They say the eyes are the window to the soul, but they may also be the window to the cure.
Researchers at Johns Hopkins Medicine in Baltimore have devised a new way to assess precise treatments for people with multiple sclerosis (MS). They are looking deeply into patients’ eyes.
By measuring the optic nerves in patients, researchers can gauge how much overall neurological damage has occurred in people with MS – bringing doctors closer to a significant advance in halting the progressive disease, report scientists at Johns Hopkins.
“We’re able to collect and combine data from these measurements and actually predict what’s going to happen to those measures over time,” says Dr.

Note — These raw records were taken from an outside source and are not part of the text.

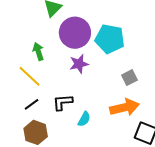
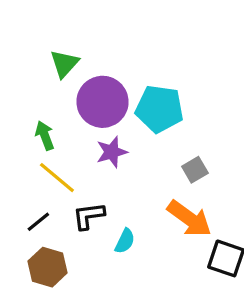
yellow line: (29, 76) -> (57, 178), moved
orange arrow: (125, 107) -> (189, 219), turned 52

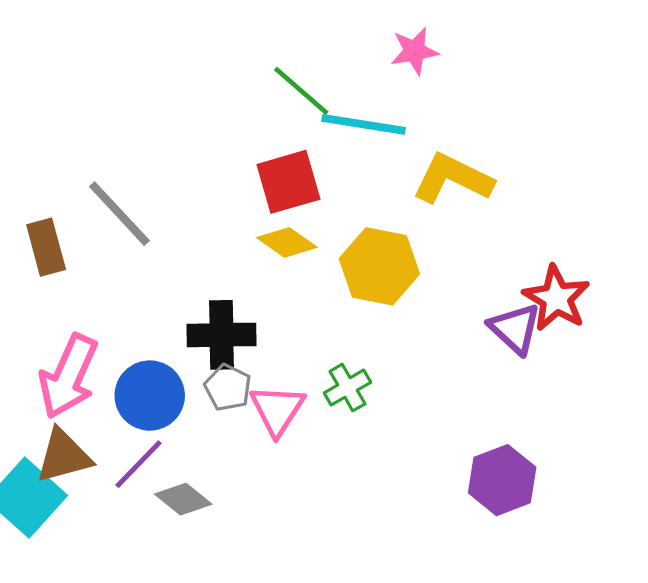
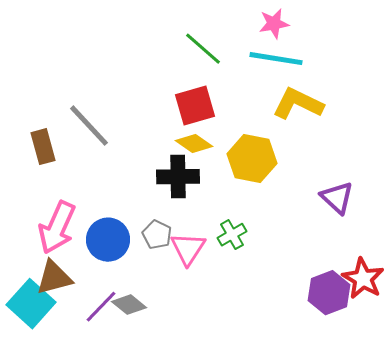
cyan line: (363, 124) -> (276, 59), moved
red star: (556, 298) -> (363, 279), moved
black cross: (221, 335) -> (178, 177), moved
purple line: (139, 464) -> (101, 307), moved

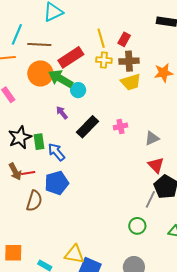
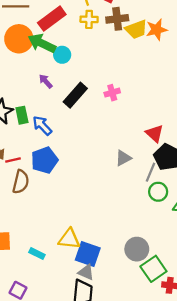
yellow trapezoid: (131, 82) -> (136, 29), moved
gray triangle: (152, 138) -> (123, 158), moved
red line: (28, 173) -> (13, 160), moved
green circle: (137, 226) -> (158, 192), moved

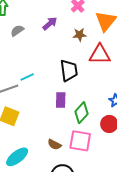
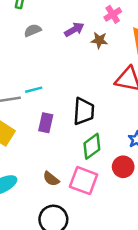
brown star: (80, 35) -> (99, 40), moved
black trapezoid: (69, 70) -> (84, 111), moved
purple rectangle: (61, 100) -> (46, 123), moved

Ellen Mowry, associate professor of neurology at Johns Hopkins Medicine in Baltimore.
“That means for a person living with multiple sclerosis, we are on the cusp of identifying … what medication might work best for them, and how we can help prevent their own specific long-term disability,” Mowry says.
Nearly 1 million people in the U.S. are believed to be living with MS. The disease involves autoimmune inflammation in the brain and spinal cord, prompting neurological symptoms that come and go.
In time, the inflammatory attacks irreversibly damage the insulating covers of nerve wires, causing a slow accumulation of disability. The average lifespans of people with MS are about seven years less than the general population, according to the National Multiple Sclerosis Society.